For robots to be useful, they can’t just dance — they must be able to physically interact with the world around them. Unfortunately, the sorts of motion tracking policies you see performing dancing or martial arts are not really capable of the kind of precise, forceful interaction needed to perform useful interactions with the world.

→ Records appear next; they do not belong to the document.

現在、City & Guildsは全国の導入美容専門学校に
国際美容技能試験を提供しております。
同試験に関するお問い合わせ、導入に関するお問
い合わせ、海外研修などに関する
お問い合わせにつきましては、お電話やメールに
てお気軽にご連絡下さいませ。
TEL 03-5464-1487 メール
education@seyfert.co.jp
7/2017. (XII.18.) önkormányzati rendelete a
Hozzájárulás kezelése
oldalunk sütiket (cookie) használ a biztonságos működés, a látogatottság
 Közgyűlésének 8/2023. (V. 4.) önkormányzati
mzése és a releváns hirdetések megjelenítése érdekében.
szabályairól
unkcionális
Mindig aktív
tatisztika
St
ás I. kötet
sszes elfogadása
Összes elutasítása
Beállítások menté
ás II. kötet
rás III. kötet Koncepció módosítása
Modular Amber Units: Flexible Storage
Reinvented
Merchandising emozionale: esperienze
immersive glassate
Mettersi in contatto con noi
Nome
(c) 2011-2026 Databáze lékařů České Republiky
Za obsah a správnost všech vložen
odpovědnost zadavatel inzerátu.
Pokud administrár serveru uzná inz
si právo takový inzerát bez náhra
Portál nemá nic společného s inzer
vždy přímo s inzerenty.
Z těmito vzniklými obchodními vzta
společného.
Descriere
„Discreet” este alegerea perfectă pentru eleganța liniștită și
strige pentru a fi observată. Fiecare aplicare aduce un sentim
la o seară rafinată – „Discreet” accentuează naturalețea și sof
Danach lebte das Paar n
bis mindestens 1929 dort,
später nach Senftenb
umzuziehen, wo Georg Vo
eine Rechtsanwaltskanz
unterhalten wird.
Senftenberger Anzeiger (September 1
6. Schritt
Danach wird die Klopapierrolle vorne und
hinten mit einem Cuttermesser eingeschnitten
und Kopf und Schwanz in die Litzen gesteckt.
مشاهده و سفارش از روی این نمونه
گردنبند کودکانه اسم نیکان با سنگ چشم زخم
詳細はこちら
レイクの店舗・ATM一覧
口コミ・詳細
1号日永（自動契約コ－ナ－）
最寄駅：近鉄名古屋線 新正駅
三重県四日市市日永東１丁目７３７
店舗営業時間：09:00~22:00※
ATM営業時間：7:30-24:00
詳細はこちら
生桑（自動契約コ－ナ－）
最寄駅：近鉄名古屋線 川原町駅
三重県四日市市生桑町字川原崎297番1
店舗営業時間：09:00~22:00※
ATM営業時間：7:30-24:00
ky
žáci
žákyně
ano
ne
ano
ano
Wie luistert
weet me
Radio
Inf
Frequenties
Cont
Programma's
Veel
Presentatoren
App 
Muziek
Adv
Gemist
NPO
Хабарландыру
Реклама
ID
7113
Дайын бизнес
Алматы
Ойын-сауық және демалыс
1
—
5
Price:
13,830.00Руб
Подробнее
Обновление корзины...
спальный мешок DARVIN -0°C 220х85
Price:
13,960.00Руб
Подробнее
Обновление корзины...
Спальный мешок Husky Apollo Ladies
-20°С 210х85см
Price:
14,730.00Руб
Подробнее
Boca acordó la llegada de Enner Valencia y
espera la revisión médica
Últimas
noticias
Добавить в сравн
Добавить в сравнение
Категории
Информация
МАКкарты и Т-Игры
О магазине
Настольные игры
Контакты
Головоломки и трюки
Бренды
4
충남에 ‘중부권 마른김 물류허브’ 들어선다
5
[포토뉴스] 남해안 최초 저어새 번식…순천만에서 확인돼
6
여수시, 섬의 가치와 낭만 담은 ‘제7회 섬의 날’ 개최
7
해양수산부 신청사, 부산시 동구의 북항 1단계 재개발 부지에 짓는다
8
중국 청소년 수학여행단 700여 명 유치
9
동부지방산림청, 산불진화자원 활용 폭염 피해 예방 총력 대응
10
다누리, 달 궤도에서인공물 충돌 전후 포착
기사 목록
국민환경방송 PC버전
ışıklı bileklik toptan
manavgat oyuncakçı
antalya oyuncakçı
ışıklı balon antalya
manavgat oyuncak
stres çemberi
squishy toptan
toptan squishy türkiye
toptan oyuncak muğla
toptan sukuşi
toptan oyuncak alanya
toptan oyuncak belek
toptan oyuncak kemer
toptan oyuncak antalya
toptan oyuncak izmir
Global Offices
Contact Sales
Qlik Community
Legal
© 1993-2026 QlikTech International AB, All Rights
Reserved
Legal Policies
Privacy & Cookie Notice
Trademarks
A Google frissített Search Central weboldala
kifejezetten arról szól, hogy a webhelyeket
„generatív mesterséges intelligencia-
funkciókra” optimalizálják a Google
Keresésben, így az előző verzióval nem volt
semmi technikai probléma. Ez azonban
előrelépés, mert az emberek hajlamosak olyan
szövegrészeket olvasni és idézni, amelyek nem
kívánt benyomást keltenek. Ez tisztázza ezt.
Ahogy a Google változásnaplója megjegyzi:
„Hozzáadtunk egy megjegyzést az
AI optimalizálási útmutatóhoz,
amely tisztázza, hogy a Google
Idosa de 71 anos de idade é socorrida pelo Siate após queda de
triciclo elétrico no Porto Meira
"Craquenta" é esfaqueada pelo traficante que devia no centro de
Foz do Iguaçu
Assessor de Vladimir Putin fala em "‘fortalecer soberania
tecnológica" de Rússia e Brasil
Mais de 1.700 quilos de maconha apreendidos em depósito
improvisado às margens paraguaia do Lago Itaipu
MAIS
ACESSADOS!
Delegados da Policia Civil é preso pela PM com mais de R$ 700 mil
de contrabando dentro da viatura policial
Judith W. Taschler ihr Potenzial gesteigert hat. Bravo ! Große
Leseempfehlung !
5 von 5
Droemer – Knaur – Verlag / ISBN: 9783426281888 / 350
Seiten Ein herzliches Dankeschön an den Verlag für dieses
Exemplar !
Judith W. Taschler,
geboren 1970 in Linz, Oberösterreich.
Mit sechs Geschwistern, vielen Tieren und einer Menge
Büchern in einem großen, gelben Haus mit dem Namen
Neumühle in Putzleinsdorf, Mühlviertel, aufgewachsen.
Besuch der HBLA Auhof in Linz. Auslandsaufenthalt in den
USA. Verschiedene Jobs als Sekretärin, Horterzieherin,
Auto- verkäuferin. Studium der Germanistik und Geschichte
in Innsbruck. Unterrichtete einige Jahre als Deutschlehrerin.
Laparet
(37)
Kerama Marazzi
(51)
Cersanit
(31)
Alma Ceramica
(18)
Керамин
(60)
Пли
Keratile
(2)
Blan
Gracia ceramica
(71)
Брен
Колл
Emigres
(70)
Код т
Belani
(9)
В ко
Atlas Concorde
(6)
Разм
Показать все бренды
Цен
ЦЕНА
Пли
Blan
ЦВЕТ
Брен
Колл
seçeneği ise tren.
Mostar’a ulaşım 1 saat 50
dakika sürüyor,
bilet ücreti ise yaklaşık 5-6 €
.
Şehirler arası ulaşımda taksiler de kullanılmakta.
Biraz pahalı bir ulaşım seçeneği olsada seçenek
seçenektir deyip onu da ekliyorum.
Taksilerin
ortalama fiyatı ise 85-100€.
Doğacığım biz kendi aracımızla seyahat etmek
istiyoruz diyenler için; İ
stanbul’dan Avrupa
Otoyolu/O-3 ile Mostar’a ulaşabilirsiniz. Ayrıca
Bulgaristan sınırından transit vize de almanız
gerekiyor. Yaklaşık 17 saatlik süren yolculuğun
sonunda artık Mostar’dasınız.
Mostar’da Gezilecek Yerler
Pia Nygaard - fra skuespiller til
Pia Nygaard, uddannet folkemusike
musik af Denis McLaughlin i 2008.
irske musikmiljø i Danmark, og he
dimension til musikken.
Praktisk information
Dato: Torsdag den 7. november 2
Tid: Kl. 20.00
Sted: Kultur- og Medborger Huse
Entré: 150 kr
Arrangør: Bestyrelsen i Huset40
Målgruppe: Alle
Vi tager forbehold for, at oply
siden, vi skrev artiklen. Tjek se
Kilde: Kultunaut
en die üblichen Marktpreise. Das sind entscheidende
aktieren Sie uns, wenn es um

Siheng and Yanjie join us to talk about ResMimic, their new paper which takes a general-purpose human motion-tracking policy and improves it with a residual policy to reliably interact with objects
To learn more, watch Episode #47 of RoboPapers, hosted by Michael Cho and Chris Paxton, today!
Abstract:
Humanoid whole-body loco-manipulation promises transformative capabilities for daily service and warehouse tasks. While recent advances in general motion tracking (GMT) have enabled humanoids to reproduce diverse human motions, these policies lack the precision and object awareness required for loco-manipulation. To this end, we introduce ResMimic, a two-stage residual learning framework for precise and expressive humanoid control from human motion data. First, a GMT policy, trained on large-scale human-only motion, serves as a task-agnostic base for generating human-like whole-body movements. An efficient but precise residual policy is then learned to refine the GMT outputs to improve locomotion and incorporate object interaction. To further facilitate efficient training, we design (i) a point-cloud-based object tracking reward for smoother optimization, (ii) a contact reward that encourages accurate humanoid body-object interactions, and (iii) a curriculum-based virtual object controller to stabilize early training. We evaluate ResMimic in both simulation and on a real Unitree G1 humanoid. Results show substantial gains in task success, training efficiency, and robustness over strong baselines.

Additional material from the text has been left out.